Heinz Gerber, Pressesprecher des Bundesberufsverbands der Fachkosmetiker in Deutschland (Frankfurt), stellt klar, dass schon während des ersten Lockdowns in der Branche "wenig bis gar kein Verständnis" geherrscht habe, insbesondere da Kosmetikerinnen seit Jahrzehnten strenge Hygieneregeln befolgen und nahezu immer mit Handschuhen und Mundschutz arbeiten. "Mit einer gestaffelten Terminvergabe, zusätzlichen Hygienemaßnahmen für die Kunden und dem Tragen eines Gesichtsvisiers und einer FFP2-Maske hätte man kein einziges Institut schließen müssen", sagt Gerber und fügt an, dass bereits dieser Lockdown viele Betriebe in Existenznöte gebracht habe.
Gewachsen sei auch der Unmut über die Ungleichbehandlung, die es etwa Friseuren gestattete, im November weiterhin zu öffnen, während Kosmetikbetriebe weiter zur Untätigkeit gezwungen waren. "Ebenso kamen Hilfen kaum oder zu spät an oder reichten nicht zur Deckung der Betriebskosten aus", fährt Gerber fort und bezeichnet die Informationspolitik als "einzige Katastrophe, wenn man bedenkt, dass wir uns als privater Verband täglich mit Anfragen und Hilferufen konfrontiert sahen oder sogar von Handwerkskammer und Gesundheitsämtern, die uns nach dem Stand der Dinge und bezüglich geltender Regeln anriefen".
Wie es weiter gehe, könne man nur bedingt sagen: "Viele haben bereits aufgeben müssen, und weitere werden folgen.
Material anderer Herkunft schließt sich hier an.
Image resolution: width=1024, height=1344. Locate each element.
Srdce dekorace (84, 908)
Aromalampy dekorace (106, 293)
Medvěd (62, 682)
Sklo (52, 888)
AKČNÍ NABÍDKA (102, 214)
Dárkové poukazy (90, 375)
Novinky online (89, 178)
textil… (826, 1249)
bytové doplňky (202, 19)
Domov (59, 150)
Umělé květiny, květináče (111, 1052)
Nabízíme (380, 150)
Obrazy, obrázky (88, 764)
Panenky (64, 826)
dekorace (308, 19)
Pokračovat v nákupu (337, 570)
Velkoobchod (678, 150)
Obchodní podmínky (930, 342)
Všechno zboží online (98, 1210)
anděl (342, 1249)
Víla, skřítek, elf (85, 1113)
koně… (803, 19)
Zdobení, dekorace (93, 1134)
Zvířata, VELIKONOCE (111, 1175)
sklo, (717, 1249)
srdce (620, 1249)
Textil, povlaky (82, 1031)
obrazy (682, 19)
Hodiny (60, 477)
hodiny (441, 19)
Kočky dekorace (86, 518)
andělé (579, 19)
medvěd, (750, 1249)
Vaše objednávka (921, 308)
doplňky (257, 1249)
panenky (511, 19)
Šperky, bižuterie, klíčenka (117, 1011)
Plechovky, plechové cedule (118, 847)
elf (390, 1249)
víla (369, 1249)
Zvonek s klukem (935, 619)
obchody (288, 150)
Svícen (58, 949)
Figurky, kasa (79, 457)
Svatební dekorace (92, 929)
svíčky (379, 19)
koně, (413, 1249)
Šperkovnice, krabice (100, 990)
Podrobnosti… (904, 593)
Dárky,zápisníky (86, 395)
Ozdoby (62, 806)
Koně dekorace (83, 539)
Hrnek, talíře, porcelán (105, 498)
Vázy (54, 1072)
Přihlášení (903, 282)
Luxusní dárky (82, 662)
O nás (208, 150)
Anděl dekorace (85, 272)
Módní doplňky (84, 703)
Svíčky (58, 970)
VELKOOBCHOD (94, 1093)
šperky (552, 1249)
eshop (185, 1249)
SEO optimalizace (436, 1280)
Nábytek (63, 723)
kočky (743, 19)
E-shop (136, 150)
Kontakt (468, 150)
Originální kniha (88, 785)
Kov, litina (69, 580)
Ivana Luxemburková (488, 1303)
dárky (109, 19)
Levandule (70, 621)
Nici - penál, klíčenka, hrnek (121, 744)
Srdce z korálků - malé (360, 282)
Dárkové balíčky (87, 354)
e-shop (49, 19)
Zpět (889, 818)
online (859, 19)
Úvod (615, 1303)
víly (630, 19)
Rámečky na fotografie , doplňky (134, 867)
Der viel zitierte Rückhalt für die Maßnahmen tendiert sowohl bei den Kosmetikerinnen als auch bei den meisten Kunden gegen Null", fasst Gerber zusammen. November-Hilfen, die oftmals erneut nicht ausreichten, wurden großteils erst jetzt oder noch nicht ausgezahlt. "Eine Perspektive gibt es nicht. Viele Angestellte befinden sich seit letztem März in Kurzarbeit. Die zwischenzeitliche Öffnung hat so gut wie nie dafür gesorgt, dass die Kunden die Institute stürmten. Viele blieben weg, da sie durch die ständig verbreitete Panik Angst vor einer Ansteckung hatten", so der Experte. Keiner könne sagen, wie viele Insolvenzen derzeit bereits beantragt worden wären, wenn diese nicht von der Politik künstlich verschoben würden.
Zur Zukunft habe man eine klare Ansicht: "Es ist keine zu vorsichtige Schätzung, wenn man davon ausgeht, dass bei einem Lockdown, der nach der Vorstellung der Kanzlerin und deren immer gleichen Expertenrunde bis mindestens Ostern dauern soll, ein Drittel oder gar die Hälfte der mehr als 60.000 Unternehmen im Kosmetikhandwerk nicht überleben wird", bilanziert Gerber ernüchtert. "Wir als Verband haben erheblich mehr Kündigungen wegen Geschäftsaufgaben zu verzeichnen als in den letzten fünf Jahren zusammen. Und da werden weitere folgen – allein diejenigen, die vor den Scherben ihrer Selbstständigkeit stehen und andere Sorgen als die Kündigung ihrer Verbandsmitgliedschaft haben."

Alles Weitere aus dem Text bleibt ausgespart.